[Collected data]
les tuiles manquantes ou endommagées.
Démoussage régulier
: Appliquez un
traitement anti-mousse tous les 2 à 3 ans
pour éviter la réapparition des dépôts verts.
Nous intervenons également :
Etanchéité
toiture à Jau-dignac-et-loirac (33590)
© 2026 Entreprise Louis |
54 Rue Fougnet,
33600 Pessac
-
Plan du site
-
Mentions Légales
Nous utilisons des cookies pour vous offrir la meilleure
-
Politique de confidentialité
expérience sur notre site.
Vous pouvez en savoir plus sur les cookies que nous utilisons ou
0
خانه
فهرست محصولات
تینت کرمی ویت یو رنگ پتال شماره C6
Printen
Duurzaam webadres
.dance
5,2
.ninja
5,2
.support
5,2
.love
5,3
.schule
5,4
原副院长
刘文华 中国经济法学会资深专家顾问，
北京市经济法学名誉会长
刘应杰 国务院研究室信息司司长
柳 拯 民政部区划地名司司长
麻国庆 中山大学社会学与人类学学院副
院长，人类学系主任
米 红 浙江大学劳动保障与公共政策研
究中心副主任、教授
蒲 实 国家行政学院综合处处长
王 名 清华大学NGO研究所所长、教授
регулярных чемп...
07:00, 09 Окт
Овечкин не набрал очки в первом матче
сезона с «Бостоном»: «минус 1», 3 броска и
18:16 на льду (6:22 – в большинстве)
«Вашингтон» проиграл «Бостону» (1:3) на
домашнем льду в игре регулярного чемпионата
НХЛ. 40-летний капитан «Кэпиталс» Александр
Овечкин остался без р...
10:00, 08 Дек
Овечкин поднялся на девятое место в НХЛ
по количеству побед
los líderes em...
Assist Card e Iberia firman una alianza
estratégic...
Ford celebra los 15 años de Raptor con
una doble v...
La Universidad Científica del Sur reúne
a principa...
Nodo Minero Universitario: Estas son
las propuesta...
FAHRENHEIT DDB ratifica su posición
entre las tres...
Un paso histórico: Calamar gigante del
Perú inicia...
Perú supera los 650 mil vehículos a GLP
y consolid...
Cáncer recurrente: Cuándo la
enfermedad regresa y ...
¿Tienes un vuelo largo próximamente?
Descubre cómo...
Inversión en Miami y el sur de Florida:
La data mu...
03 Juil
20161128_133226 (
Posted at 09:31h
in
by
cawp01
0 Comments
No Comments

• What is being asked: Would you please reproduce the entries above word for word?

• Your response:
les tuiles manquantes ou endommagées.
Démoussage régulier
: Appliquez un
traitement anti-mousse tous les 2 à 3 ans
pour éviter la réapparition des dépôts verts.
Nous intervenons également :
Etanchéité
toiture à Jau-dignac-et-loirac (33590)
© 2026 Entreprise Louis |
54 Rue Fougnet,
33600 Pessac
-
Plan du site
-
Mentions Légales
Nous utilisons des cookies pour vous offrir la meilleure
-
Politique de confidentialité
expérience sur notre site.
Vous pouvez en savoir plus sur les cookies que nous utilisons ou
0
خانه
فهرست محصولات
تینت کرمی ویت یو رنگ پتال شماره C6
Printen
Duurzaam webadres
.dance
5,2
.ninja
5,2
.support
5,2
.love
5,3
.schule
5,4
原副院长
刘文华 中国经济法学会资深专家顾问，
北京市经济法学名誉会长
刘应杰 国务院研究室信息司司长
柳 拯 民政部区划地名司司长
麻国庆 中山大学社会学与人类学学院副
院长，人类学系主任
米 红 浙江大学劳动保障与公共政策研
究中心副主任、教授
蒲 实 国家行政学院综合处处长
王 名 清华大学NGO研究所所长、教授
регулярных чемп...
07:00, 09 Окт
Овечкин не набрал очки в первом матче
сезона с «Бостоном»: «минус 1», 3 броска и
18:16 на льду (6:22 – в большинстве)
«Вашингтон» проиграл «Бостону» (1:3) на
домашнем льду в игре регулярного чемпионата
НХЛ. 40-летний капитан «Кэпиталс» Александр
Овечкин остался без р...
10:00, 08 Дек
Овечкин поднялся на девятое место в НХЛ
по количеству побед
los líderes em...
Assist Card e Iberia firman una alianza
estratégic...
Ford celebra los 15 años de Raptor con
una doble v...
La Universidad Científica del Sur reúne
a principa...
Nodo Minero Universitario: Estas son
las propuesta...
FAHRENHEIT DDB ratifica su posición
entre las tres...
Un paso histórico: Calamar gigante del
Perú inicia...
Perú supera los 650 mil vehículos a GLP
y consolid...
Cáncer recurrente: Cuándo la
enfermedad regresa y ...
¿Tienes un vuelo largo próximamente?
Descubre cómo...
Inversión en Miami y el sur de Florida:
La data mu...
03 Juil
20161128_133226 (
Posted at 09:31h
in
by
cawp01
0 Comments
No Comments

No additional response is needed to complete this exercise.